PLAYERS MAKE REAL GAINS IN NEW CFL LABOUR DEAL
League makes jaw-dropping about-face, adding Grey Cup cash to revenue sharing
The list of collectively bargained items includes the boilerplate, the essential and the groundbreaking.
Package them up, there are about 20, and there is little doubt the Canadian Football League Players Association occupies a markedly different space than it did before a four-day strike provoked a new collective bargaining agreement with the league.
For starters, the PA now occupies a seat on the CFL Ventures board of directors. If the CFL’S business grows, and goodness knows that simply has to happen or there is no future for any of the stakeholders, the newly formed commercial arm of the league will hold the keys and the
PA’S board representative will be able to provide decision-making input in real time. Though one seat doesn’t make them a full business partner, the PA will literally be in the room, and that stands as a groundbreaking development.
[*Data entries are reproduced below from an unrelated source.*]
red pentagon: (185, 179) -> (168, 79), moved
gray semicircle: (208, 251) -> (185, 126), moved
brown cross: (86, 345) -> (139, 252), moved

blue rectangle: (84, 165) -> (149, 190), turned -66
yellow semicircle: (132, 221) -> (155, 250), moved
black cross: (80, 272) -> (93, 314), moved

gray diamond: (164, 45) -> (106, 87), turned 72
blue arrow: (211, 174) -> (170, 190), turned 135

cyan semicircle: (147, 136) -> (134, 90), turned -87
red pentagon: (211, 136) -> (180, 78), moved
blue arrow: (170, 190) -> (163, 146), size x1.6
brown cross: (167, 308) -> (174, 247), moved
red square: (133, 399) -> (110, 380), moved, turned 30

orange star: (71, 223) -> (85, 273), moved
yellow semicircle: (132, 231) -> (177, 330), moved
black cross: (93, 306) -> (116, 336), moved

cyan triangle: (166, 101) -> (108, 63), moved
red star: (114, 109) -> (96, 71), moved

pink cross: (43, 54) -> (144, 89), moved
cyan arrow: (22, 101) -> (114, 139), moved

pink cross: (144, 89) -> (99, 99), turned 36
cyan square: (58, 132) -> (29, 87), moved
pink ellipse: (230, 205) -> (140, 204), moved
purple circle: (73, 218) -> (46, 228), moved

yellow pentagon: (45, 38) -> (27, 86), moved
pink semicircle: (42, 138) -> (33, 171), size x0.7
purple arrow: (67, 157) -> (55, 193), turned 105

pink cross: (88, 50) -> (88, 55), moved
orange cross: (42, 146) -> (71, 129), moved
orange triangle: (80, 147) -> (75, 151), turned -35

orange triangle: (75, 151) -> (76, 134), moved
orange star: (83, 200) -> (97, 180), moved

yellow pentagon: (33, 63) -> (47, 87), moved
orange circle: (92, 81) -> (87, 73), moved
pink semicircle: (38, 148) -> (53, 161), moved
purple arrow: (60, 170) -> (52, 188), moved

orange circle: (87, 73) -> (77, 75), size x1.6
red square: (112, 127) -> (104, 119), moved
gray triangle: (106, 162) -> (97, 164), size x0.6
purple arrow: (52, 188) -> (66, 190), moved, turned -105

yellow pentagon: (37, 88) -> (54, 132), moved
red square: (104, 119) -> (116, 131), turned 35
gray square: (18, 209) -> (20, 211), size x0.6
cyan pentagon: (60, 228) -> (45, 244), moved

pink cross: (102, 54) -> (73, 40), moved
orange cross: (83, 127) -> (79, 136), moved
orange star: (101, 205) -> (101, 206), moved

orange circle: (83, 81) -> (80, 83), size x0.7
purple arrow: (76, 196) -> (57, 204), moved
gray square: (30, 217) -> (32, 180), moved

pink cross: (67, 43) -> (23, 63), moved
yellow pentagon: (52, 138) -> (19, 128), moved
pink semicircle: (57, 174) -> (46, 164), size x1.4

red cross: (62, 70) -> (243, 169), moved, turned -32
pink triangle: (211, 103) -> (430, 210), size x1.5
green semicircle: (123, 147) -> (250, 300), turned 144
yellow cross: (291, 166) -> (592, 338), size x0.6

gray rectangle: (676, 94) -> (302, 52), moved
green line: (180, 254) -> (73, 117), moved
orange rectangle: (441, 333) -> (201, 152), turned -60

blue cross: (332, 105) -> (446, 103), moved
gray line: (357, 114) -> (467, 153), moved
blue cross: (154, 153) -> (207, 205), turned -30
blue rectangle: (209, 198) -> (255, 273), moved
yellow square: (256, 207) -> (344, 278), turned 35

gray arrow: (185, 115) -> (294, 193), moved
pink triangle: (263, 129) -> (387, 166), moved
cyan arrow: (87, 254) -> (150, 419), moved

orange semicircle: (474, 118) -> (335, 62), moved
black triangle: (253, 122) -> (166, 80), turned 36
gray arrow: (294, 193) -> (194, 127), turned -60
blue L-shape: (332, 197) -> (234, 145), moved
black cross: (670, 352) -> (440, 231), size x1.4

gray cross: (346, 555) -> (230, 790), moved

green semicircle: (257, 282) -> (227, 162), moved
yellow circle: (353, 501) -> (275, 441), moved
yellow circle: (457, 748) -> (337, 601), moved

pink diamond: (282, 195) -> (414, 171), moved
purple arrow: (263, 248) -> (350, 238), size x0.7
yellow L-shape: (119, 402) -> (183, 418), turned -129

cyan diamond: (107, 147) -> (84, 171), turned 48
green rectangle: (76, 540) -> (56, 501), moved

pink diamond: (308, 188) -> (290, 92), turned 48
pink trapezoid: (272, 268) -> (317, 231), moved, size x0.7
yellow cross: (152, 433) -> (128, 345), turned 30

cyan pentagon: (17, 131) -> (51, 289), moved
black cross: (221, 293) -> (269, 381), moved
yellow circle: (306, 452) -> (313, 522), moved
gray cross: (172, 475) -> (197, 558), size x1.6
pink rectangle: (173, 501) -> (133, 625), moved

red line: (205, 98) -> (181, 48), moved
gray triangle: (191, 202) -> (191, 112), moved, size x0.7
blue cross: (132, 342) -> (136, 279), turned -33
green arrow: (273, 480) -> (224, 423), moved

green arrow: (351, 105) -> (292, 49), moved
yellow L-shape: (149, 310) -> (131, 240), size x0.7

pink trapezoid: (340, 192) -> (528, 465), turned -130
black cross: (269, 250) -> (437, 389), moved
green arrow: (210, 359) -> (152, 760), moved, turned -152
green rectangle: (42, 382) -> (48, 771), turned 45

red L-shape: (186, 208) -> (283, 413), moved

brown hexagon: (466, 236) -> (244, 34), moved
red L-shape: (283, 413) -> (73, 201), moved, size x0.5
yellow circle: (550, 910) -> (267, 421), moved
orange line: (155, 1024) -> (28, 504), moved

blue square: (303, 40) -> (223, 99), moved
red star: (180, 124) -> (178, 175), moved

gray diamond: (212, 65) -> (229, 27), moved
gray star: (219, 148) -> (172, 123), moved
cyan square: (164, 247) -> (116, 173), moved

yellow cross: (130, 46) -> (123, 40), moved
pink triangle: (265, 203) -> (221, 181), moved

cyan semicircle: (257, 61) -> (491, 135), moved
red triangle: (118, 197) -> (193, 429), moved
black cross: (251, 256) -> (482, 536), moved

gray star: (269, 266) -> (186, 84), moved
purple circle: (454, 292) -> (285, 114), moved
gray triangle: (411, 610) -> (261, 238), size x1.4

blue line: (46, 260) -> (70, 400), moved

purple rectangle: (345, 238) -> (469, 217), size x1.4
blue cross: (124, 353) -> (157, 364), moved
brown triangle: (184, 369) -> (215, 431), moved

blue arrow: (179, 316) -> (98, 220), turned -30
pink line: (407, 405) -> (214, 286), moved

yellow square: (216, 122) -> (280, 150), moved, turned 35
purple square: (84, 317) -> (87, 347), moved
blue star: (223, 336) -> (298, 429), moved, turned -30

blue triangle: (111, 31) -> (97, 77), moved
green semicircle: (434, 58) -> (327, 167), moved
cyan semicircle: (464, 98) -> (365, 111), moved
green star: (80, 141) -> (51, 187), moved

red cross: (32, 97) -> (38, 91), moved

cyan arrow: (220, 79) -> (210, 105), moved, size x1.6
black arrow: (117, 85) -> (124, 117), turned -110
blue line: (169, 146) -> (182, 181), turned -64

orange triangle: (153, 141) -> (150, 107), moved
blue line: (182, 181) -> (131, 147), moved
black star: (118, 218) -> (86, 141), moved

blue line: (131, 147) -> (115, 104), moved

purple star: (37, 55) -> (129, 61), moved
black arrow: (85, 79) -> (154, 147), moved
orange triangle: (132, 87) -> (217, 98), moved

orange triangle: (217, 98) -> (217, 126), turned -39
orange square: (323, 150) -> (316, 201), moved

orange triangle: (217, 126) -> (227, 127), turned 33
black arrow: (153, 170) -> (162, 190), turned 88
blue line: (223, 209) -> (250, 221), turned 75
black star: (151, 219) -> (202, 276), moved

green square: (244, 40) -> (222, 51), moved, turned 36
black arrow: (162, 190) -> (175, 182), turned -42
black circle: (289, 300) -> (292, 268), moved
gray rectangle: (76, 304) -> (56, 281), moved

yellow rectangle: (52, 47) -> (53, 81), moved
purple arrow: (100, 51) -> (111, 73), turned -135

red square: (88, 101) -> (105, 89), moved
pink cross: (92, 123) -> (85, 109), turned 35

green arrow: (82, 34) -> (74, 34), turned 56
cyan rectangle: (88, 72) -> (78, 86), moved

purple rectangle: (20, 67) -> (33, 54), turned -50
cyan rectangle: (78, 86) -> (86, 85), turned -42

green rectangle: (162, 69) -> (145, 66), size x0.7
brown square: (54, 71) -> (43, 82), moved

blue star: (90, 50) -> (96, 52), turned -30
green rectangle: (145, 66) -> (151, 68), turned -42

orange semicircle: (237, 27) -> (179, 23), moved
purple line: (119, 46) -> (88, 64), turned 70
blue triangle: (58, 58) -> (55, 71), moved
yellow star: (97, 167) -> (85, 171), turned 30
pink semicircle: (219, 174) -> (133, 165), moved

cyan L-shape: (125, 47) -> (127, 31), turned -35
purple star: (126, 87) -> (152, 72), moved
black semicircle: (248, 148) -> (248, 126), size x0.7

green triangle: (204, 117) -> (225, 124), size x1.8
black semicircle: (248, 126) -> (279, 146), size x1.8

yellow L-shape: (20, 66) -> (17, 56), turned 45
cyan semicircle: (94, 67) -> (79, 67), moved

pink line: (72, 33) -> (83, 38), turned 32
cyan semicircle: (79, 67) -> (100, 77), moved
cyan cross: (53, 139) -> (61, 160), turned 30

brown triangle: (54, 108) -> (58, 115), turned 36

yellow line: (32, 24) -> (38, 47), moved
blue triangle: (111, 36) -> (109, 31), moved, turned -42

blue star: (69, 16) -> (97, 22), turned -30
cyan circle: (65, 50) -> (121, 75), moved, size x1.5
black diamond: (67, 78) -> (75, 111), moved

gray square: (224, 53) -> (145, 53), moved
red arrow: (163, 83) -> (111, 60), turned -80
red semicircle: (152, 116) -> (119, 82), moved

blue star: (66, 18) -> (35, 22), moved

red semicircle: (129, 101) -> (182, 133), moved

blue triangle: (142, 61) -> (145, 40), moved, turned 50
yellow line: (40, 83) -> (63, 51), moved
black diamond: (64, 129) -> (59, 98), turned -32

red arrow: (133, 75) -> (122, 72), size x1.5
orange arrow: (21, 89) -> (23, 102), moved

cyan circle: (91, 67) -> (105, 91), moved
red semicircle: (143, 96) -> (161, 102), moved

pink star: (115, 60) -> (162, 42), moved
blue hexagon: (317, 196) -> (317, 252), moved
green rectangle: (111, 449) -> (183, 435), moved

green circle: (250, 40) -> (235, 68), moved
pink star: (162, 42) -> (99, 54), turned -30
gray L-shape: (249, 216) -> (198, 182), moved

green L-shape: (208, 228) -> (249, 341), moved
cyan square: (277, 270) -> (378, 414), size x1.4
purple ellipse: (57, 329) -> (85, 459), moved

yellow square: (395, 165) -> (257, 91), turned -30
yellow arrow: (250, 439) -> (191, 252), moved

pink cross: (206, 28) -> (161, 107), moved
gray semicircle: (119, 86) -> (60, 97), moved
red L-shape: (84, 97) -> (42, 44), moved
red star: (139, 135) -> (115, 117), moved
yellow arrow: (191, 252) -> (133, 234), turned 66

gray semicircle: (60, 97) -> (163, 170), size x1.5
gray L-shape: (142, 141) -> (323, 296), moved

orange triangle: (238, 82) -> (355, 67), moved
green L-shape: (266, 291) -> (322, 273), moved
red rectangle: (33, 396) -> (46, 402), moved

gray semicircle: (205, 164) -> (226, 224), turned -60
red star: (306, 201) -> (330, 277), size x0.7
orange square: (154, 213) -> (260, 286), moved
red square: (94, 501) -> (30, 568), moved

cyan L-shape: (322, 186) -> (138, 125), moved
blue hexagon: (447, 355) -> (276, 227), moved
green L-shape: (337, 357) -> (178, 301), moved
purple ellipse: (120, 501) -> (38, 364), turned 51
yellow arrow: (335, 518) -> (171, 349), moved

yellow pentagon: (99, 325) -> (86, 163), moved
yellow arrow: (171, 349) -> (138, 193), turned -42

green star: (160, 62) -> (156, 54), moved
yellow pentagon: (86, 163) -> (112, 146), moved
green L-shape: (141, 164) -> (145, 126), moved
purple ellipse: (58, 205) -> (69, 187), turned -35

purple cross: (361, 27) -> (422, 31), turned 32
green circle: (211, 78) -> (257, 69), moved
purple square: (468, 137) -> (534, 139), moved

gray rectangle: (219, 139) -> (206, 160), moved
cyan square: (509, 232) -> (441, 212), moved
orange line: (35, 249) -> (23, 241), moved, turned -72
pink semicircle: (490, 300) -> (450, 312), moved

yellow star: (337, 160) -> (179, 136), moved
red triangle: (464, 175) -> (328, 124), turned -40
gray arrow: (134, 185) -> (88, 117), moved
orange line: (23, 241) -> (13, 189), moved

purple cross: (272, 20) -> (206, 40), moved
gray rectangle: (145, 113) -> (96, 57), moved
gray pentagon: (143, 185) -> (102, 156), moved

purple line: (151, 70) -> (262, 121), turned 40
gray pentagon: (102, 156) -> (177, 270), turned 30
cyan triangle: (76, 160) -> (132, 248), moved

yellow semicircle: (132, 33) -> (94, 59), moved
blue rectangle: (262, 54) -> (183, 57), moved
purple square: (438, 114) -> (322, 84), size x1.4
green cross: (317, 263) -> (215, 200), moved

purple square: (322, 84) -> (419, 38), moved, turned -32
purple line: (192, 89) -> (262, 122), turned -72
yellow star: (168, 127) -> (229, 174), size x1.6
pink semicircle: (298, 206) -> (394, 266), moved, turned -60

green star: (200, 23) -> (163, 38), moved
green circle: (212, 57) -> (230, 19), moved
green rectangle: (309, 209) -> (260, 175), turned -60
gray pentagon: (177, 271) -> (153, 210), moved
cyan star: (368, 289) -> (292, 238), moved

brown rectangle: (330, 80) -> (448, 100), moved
But the real jaw-dropper was the league’s about-face on revenue sharing. As Wednesday’s marathon bargaining session began, the league was still loath to include Grey Cup revenue in the formula, the players were adamant, the issue looming as a deal-breaker. Sources suggest the PA was in fact getting ready to fly its members home on the weekend, such was their resolve on the financial issue.
The league eventually changed its stance to include Grey Cup revenue and audit rights for the PA, and so tumbled the final pillar on which the player strike was founded.
The formula’s baseline will be set as all revenue from 2022, a year in which the league is still emerging from a pandemic, and just figuring out the benefits of its partnership with Genius Sports, the company promising to unlock earning potential from betting and other digital and data opportunities. The revenue sharing deal will offer the players up to a 30-per-cent share of revenue growth above that threshold, to be added to the salary cap. The cap itself is to rise a minimum of $100,000 per season, not including the potential growth.
The other crucial items — the Canadian ratio, medical coverage, term and expiry date — had all been hashed out to the satisfaction of both sides, and a memorandum of agreement was at hand.
The tentative deal must still be ratified by the CFL’S board of directors and the PA membership. That seems a good bet, because we can only assume the CFL’S negotiators had the blessing of all nine franchises to offer as much as they did to get a deal done. And there is absolutely no chance players will reject this package once it is laid out for them by PA leadership.
Here then, are some of the other new developments in the CBA:
■ Long-term medical coverage for players increases to four years from three years in 2022 and five years in 2023 and for the remainder of the deal.
■ The CFLPA can reopen the CBA after five years, once the TSN broadcast deal expires. The term expires 30 days before the opening of training camp, rather than on the eve of camp.
■ The changes to the ratio are complex, but the deal preserves seven Canadian starters and 21 Canadians on the roster. Three of the four designated imports (DIS) can sub in for a starting Canadian, but only to a maximum of 49 per cent of playing time to preserve the Canadian starters’ playing time bonuses, and only if the DIS meet the requirements for a nationalized American. The league’s teams gain the flexibility of using a DI such as a kick returner in a wide receiver role, for example.
■ Global players will receive a raise to the league minimum, which is $65,000 this year, $70,000 next year and rises to $75,000 through the term of the deal.
■ The grievance and arbitration system has changed to allow the PA to speak directly to team general managers and/or presidents to try to resolve issues, rather than first having to go through the league office. Arbitrators have also been added to the roster.